■ Task to carry out ■
Would you write out the full listing exactly, without any pictures?
════════
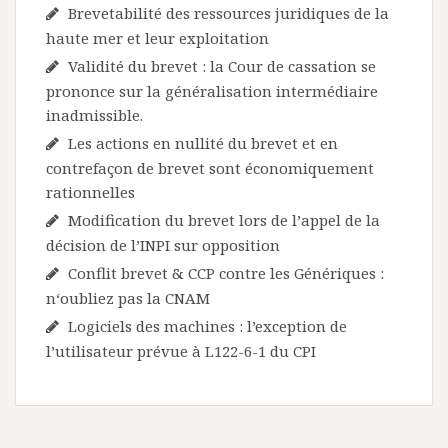
Brevetabilité des ressources juridiques de la
haute mer et leur exploitation
Validité du brevet : la Cour de cassation se
prononce sur la généralisation intermédiaire
inadmissible.
Les actions en nullité du brevet et en
contrefaçon de brevet sont économiquement
rationnelles
Modification du brevet lors de l’appel de la
décision de l’INPI sur opposition
Conflit brevet & CCP contre les Génériques :
n‘oubliez pas la CNAM
Logiciels des machines : l’exception de
l’utilisateur prévue à L122-6-1 du CPI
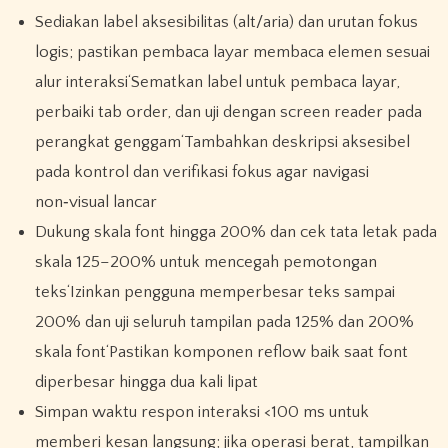
Sediakan label aksesibilitas (alt/aria) dan urutan fokus
logis; pastikan pembaca layar membaca elemen sesuai
alur interaksi‘Sematkan label untuk pembaca layar,
perbaiki tab order, dan uji dengan screen reader pada
perangkat genggam‘Tambahkan deskripsi aksesibel
pada kontrol dan verifikasi fokus agar navigasi
non‑visual lancar
Dukung skala font hingga 200% dan cek tata letak pada
skala 125–200% untuk mencegah pemotongan
teks‘Izinkan pengguna memperbesar teks sampai
200% dan uji seluruh tampilan pada 125% dan 200%
skala font‘Pastikan komponen reflow baik saat font
diperbesar hingga dua kali lipat
Simpan waktu respon interaksi <100 ms untuk
memberi kesan langsung; jika operasi berat, tampilkan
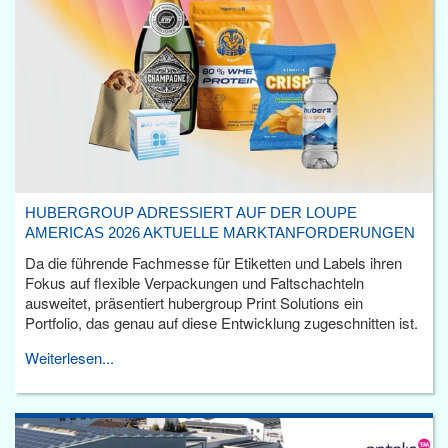
HUBERGROUP ADRESSIERT AUF DER LOUPE
AMERICAS 2026 AKTUELLE MARKTANFORDERUNGEN
Da die führende Fachmesse für Etiketten und Labels ihren
Fokus auf flexible Verpackungen und Faltschachteln
ausweitet, präsentiert hubergroup Print Solutions ein
Portfolio, das genau auf diese Entwicklung zugeschnitten ist.
Weiterlesen...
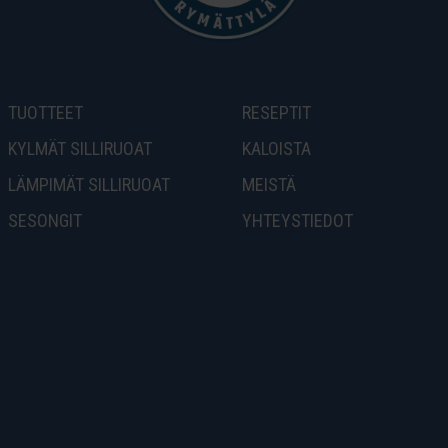
TUOTTEET
RESEPTIT
KYLMÄT SILLIRUOAT
KALOISTA
LÄMPIMÄT SILLIRUOAT
MEISTÄ
SESONGIT
YHTEYSTIEDOT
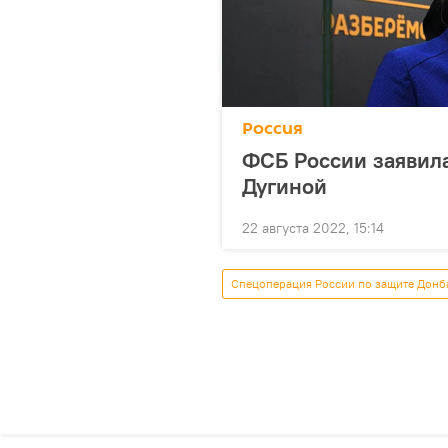
Россия
ФСБ России заявила
Дугиной
22 августа 2022, 15:14
Спецоперация России по защите Донб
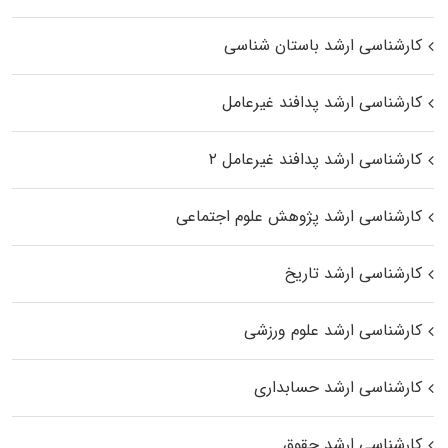
کارشناسی ارشد باستان شناسی
کارشناسی ارشد پدافند غیرعامل
کارشناسی ارشد پدافند غیرعامل ۲
کارشناسی ارشد پژوهش علوم اجتماعی
کارشناسی ارشد تاریخ
کارشناسی ارشد علوم ورزشی
کارشناسی ارشد حسابداری
کارشناسی ارشد حقوق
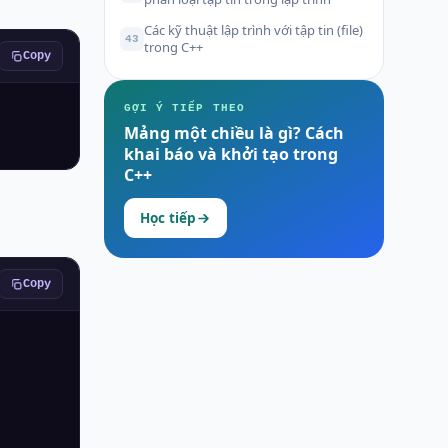
Các kỹ thuật lập trình với tập tin (file)
43
trong C++
Copy
GỢI Ý TIẾP THEO
Mảng một chiều là gì? Cách
khai báo và khởi tạo trong
C++
Học tiếp
Copy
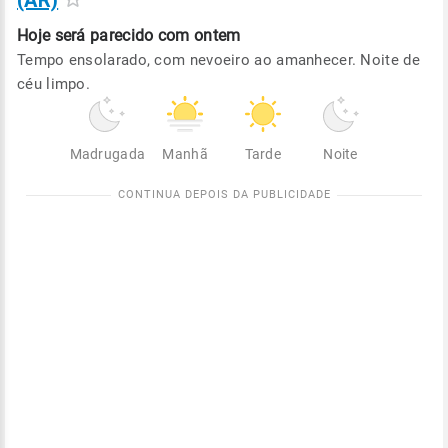
(AR)
Hoje será
parecido com ontem
Tempo ensolarado, com nevoeiro ao amanhecer. Noite de
céu limpo.
Madrugada
Manhã
Tarde
Noite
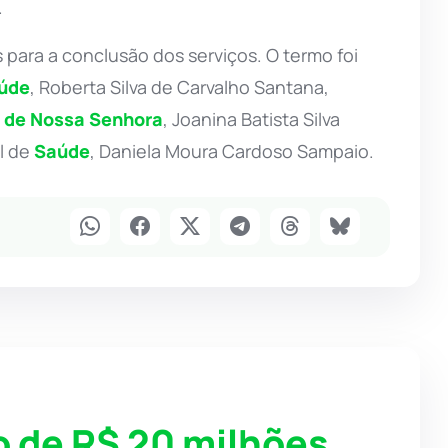
.
s para a conclusão dos serviços. O termo foi
úde
, Roberta Silva de Carvalho Santana,
 de Nossa Senhora
, Joanina Batista Silva
l de
Saúde
, Daniela Moura Cardoso Sampaio.
o de R$ 20 milhões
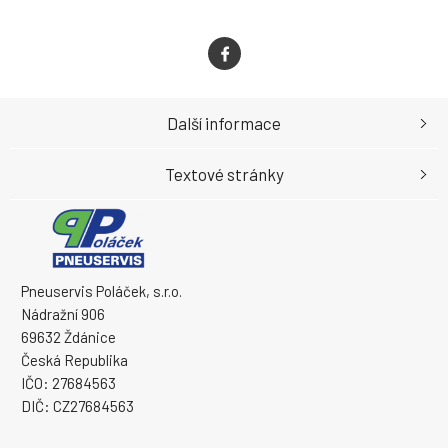
Další informace
Textové stránky
Pneuservis Poláček, s.r.o.
Nádražní 906
69632 Ždánice
Česká Republika
IČO: 27684563
DIČ: CZ27684563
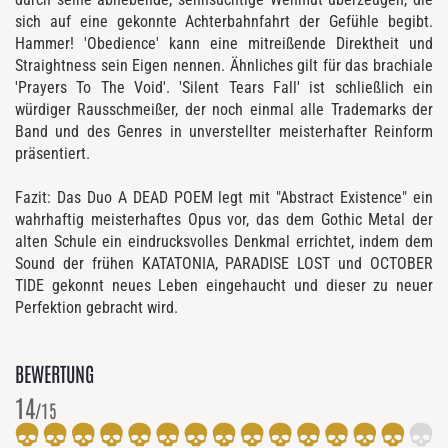
sich auf eine gekonnte Achterbahnfahrt der Gefühle begibt.
Hammer! 'Obedience' kann eine mitreißende Direktheit und
Straightness sein Eigen nennen. Ähnliches gilt für das brachiale
'Prayers To The Void'. 'Silent Tears Fall' ist schließlich ein
würdiger Rausschmeißer, der noch einmal alle Trademarks der
Band und des Genres in unverstellter meisterhafter Reinform
präsentiert.
Fazit: Das Duo A DEAD POEM legt mit "Abstract Existence" ein
wahrhaftig meisterhaftes Opus vor, das dem Gothic Metal der
alten Schule ein eindrucksvolles Denkmal errichtet, indem dem
Sound der frühen KATATONIA, PARADISE LOST und OCTOBER
TIDE gekonnt neues Leben eingehaucht und dieser zu neuer
Perfektion gebracht wird.
BEWERTUNG
14
/15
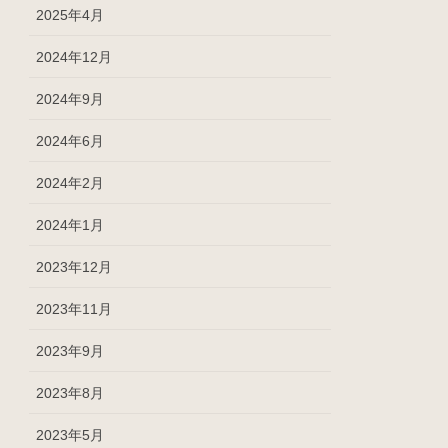
2025年4月
2024年12月
2024年9月
2024年6月
2024年2月
2024年1月
2023年12月
2023年11月
2023年9月
2023年8月
2023年5月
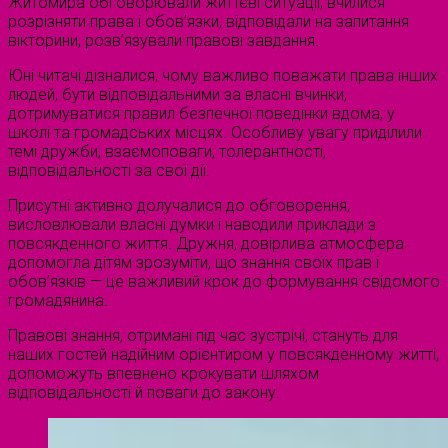
Житомира обговорювали життєві ситуації, вчилися
розрізняти права і обов’язки, відповідали на запитання
вікторини, розв’язували правові завдання.
Юні читачі дізналися, чому важливо поважати права інших
людей, бути відповідальними за власні вчинки,
дотримуватися правил безпечної поведінки вдома, у
школі та громадських місцях. Особливу увагу приділили
темі дружби, взаємоповаги, толерантності,
відповідальності за свої дії.
Присутні активно долучалися до обговорення,
висловлювали власні думки і наводили приклади з
повсякденного життя. Дружня, довірлива атмосфера
допомогла дітям зрозуміти, що знання своїх прав і
обов’язків — це важливий крок до формування свідомого
громадянина.
Правові знання, отримані під час зустрічі, стануть для
наших гостей надійним орієнтиром у повсякденному житті,
допоможуть впевнено крокувати шляхом
відповідальності й поваги до закону.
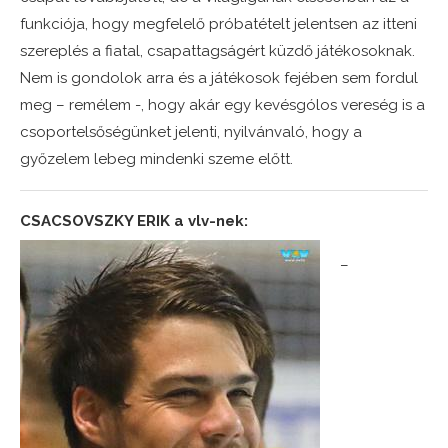
funkciója, hogy megfelelő próbatételt jelentsen az itteni
szereplés a fiatal, csapattagságért küzdő játékosoknak.
Nem is gondolok arra és a játékosok fejében sem fordul
meg – remélem -, hogy akár egy kevésgólos vereség is a
csoportelsőségünket jelenti, nyilvánvaló, hogy a
győzelem lebeg mindenki szeme előtt.
CSACSOVSZKY ERIK a vlv-nek:
–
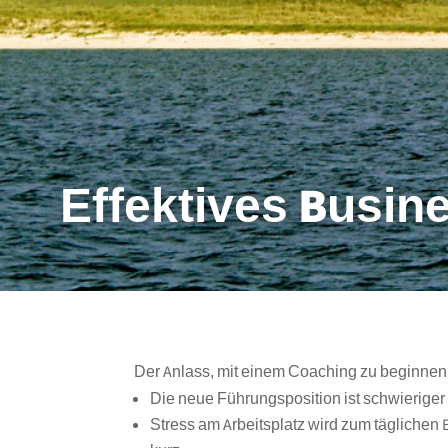
Effektives Busi
Der Anlass, mit einem Coaching zu beginnen,
Die neue Führungsposition ist schwieriger
Stress am Arbeitsplatz wird zum täglichen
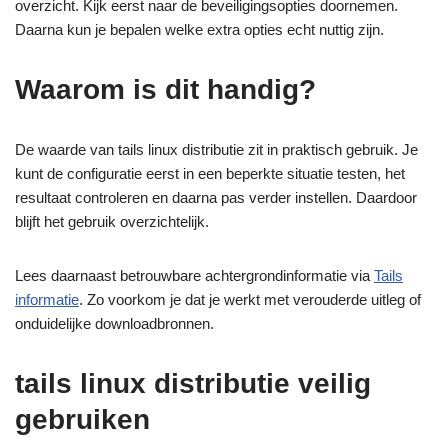
overzicht. Kijk eerst naar de beveiligingsopties doornemen.
Daarna kun je bepalen welke extra opties echt nuttig zijn.
Waarom is dit handig?
De waarde van tails linux distributie zit in praktisch gebruik. Je
kunt de configuratie eerst in een beperkte situatie testen, het
resultaat controleren en daarna pas verder instellen. Daardoor
blijft het gebruik overzichtelijk.
Lees daarnaast betrouwbare achtergrondinformatie via
Tails
informatie
. Zo voorkom je dat je werkt met verouderde uitleg of
onduidelijke downloadbronnen.
tails linux distributie veilig
gebruiken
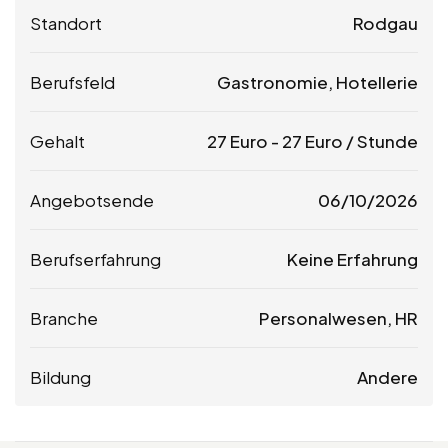
Standort
Rodgau
Berufsfeld
Gastronomie, Hotellerie
Gehalt
27
Euro
-
27
Euro
/ Stunde
Angebotsende
06/10/2026
Berufserfahrung
Keine Erfahrung
Branche
Personalwesen, HR
Bildung
Andere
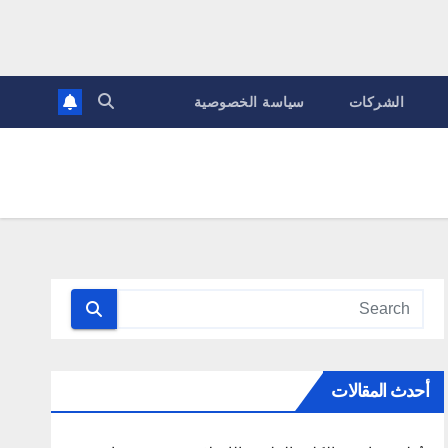
الشركات
سياسة الخصوصية
أحدث المقالات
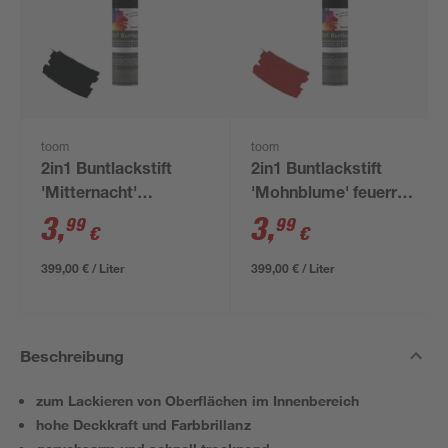
toom
toom
2in1 Buntlackstift
2in1 Buntlackstift
'Mitternacht'
'Mohnblume' feuerrot
tiefschwarz matt 12
matt 12 ml
3
,
3
,
99
99
€
€
ml
399,00 € / Liter
399,00 € / Liter
Beschreibung
zum Lackieren von Oberflächen im Innenbereich
hohe Deckkraft und Farbbrillanz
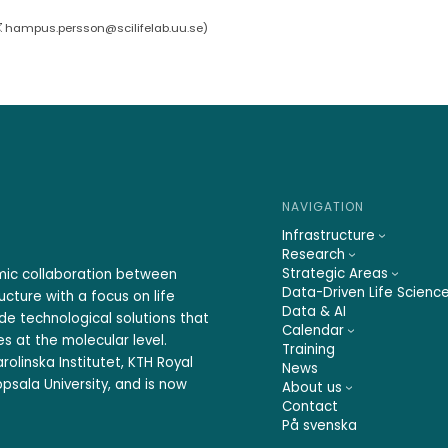
hampus.persson@scilifelab.uu.se
)
NAVIGATION
Infrastructure
Research
Strategic Areas
emic collaboration between
Data-Driven Life Scienc
ucture with a focus on life
Data & AI
ide technological solutions that
Calendar
s at the molecular level.
Training
rolinska Institutet, KTH Royal
News
psala University, and is now
About us
Contact
På svenska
════════
■ Response box ■
Brevetabilité des ressources juridiques de la
haute mer et leur exploitation
Validité du brevet : la Cour de cassation se
prononce sur la généralisation intermédiaire
inadmissible.
Les actions en nullité du brevet et en
contrefaçon de brevet sont économiquement
rationnelles
Modification du brevet lors de l’appel de la
décision de l’INPI sur opposition
Conflit brevet & CCP contre les Génériques :
n‘oubliez pas la CNAM
Logiciels des machines : l’exception de
l’utilisateur prévue à L122-6-1 du CPI
Sediakan label aksesibilitas (alt/aria) dan urutan fokus
logis; pastikan pembaca layar membaca elemen sesuai
alur interaksi‘Sematkan label untuk pembaca layar,
perbaiki tab order, dan uji dengan screen reader pada
perangkat genggam‘Tambahkan deskripsi aksesibel
pada kontrol dan verifikasi fokus agar navigasi
non‑visual lancar
Dukung skala font hingga 200% dan cek tata letak pada
skala 125–200% untuk mencegah pemotongan
teks‘Izinkan pengguna memperbesar teks sampai
200% dan uji seluruh tampilan pada 125% dan 200%
skala font‘Pastikan komponen reflow baik saat font
diperbesar hingga dua kali lipat
Simpan waktu respon interaksi <100 ms untuk
memberi kesan langsung; jika operasi berat, tampilkan
HUBERGROUP ADRESSIERT AUF DER LOUPE
AMERICAS 2026 AKTUELLE MARKTANFORDERUNGEN
Da die führende Fachmesse für Etiketten und Labels ihren
Fokus auf flexible Verpackungen und Faltschachteln
ausweitet, präsentiert hubergroup Print Solutions ein
Portfolio, das genau auf diese Entwicklung zugeschnitten ist.
Weiterlesen...
TUOTTEET
RESEPTIT
KYLMÄT SILLIRUOAT
KALOISTA
LÄMPIMÄT SILLIRUOAT
MEISTÄ
SESONGIT
YHTEYSTIEDOT
Россия
ФСБ России заявила
Дугиной
22 августа 2022, 15:14
Спецоперация России по защите Донб
کارشناسی ارشد باستان شناسی
کارشناسی ارشد پدافند غیرعامل
کارشناسی ارشد پدافند غیرعامل ۲
کارشناسی ارشد پژوهش علوم اجتماعی
کارشناسی ارشد تاریخ
کارشناسی ارشد علوم ورزشی
کارشناسی ارشد حسابداری
کارشناسی ارشد حقوق
Các kỹ thuật lập trình với tập tin (file)
43
trong C++
Copy
GỢI Ý TIẾP THEO
Mảng một chiều là gì? Cách
khai báo và khởi tạo trong
C++
Học tiếp
Copy
(AR)
Hoje será
parecido com ontem
Tempo ensolarado, com nevoeiro ao amanhecer. Noite de
céu limpo.
Madrugada
Manhã
Tarde
Noite
.
s para a conclusão dos serviços. O termo foi
úde
, Roberta Silva de Carvalho Santana,
 de Nossa Senhora
, Joanina Batista Silva
l de
Saúde
, Daniela Moura Cardoso Sampaio.
o de R$ 20 milhões
Další informace
Textové stránky
Pneuservis Poláček, s.r.o.
Nádražní 906
69632 Ždánice
Česká Republika
IČO: 27684563
DIČ: CZ27684563
sich auf eine gekonnte Achterbahnfahrt der Gefühle begibt.
Hammer! 'Obedience' kann eine mitreißende Direktheit und
Straightness sein Eigen nennen. Ähnliches gilt für das brachiale
'Prayers To The Void'. 'Silent Tears Fall' ist schließlich ein
würdiger Rausschmeißer, der noch einmal alle Trademarks der
Band und des Genres in unverstellter meisterhafter Reinform
präsentiert.
Fazit: Das Duo A DEAD POEM legt mit "Abstract Existence" ein
wahrhaftig meisterhaftes Opus vor, das dem Gothic Metal der
alten Schule ein eindrucksvolles Denkmal errichtet, indem dem
Sound der frühen KATATONIA, PARADISE LOST und OCTOBER
TIDE gekonnt neues Leben eingehaucht und dieser zu neuer
Perfektion gebracht wird.
BEWERTUNG
14
/15
2025年4月
2024年12月
2024年9月
2024年6月
2024年2月
2024年1月
2023年12月
2023年11月
2023年9月
2023年8月
2023年5月
Житомира обговорювали життєві ситуації, вчилися
розрізняти права і обов’язки, відповідали на запитання
вікторини, розв’язували правові завдання.
Юні читачі дізналися, чому важливо поважати права інших
людей, бути відповідальними за власні вчинки,
дотримуватися правил безпечної поведінки вдома, у
школі та громадських місцях. Особливу увагу приділили
темі дружби, взаємоповаги, толерантності,
відповідальності за свої дії.
Присутні активно долучалися до обговорення,
висловлювали власні думки і наводили приклади з
повсякденного життя. Дружня, довірлива атмосфера
допомогла дітям зрозуміти, що знання своїх прав і
обов’язків — це важливий крок до формування свідомого
громадянина.
Правові знання, отримані під час зустрічі, стануть для
наших гостей надійним орієнтиром у повсякденному житті,
допоможуть впевнено крокувати шляхом
відповідальності й поваги до закону.
funkciója, hogy megfelelő próbatételt jelentsen az itteni
szereplés a fiatal, csapattagságért küzdő játékosoknak.
Nem is gondolok arra és a játékosok fejében sem fordul
meg – remélem -, hogy akár egy kevésgólos vereség is a
csoportelsőségünket jelenti, nyilvánvaló, hogy a
győzelem lebeg mindenki szeme előtt.
CSACSOVSZKY ERIK a vlv-nek:
–
Effektives Busi
Der Anlass, mit einem Coaching zu beginnen,
Die neue Führungsposition ist schwieriger
Stress am Arbeitsplatz wird zum täglichen
overzicht. Kijk eerst naar de beveiligingsopties doornemen.
Daarna kun je bepalen welke extra opties echt nuttig zijn.
Waarom is dit handig?
De waarde van tails linux distributie zit in praktisch gebruik. Je
kunt de configuratie eerst in een beperkte situatie testen, het
resultaat controleren en daarna pas verder instellen. Daardoor
blijft het gebruik overzichtelijk.
Lees daarnaast betrouwbare achtergrondinformatie via
Tails
informatie
. Zo voorkom je dat je werkt met verouderde uitleg of
onduidelijke downloadbronnen.
tails linux distributie veilig
gebruiken
Standort
Rodgau
Berufsfeld
Gastronomie, Hotellerie
Gehalt
27
Euro
-
27
Euro
/ Stunde
Angebotsende
06/10/2026
Berufserfahrung
Keine Erfahrung
Branche
Personalwesen, HR
Bildung
Andere
الشركات
سياسة الخصوصية
أحدث المقالات
toom
toom
2in1 Buntlackstift
2in1 Buntlackstift
'Mitternacht'
'Mohnblume' feuerrot
tiefschwarz matt 12
matt 12 ml
3
,
3
,
99
99
€
€
ml
399,00 € / Liter
399,00 € / Liter
Beschreibung
zum Lackieren von Oberflächen im Innenbereich
hohe Deckkraft und Farbbrillanz
hampus.persson@scilifelab.uu.se
)
NAVIGATION
Infrastructure
Research
Strategic Areas
emic collaboration between
Data-Driven Life Scienc
ucture with a focus on life
Data & AI
ide technological solutions that
Calendar
s at the molecular level.
Training
rolinska Institutet, KTH Royal
News
psala University, and is now
About us
Contact
På svenska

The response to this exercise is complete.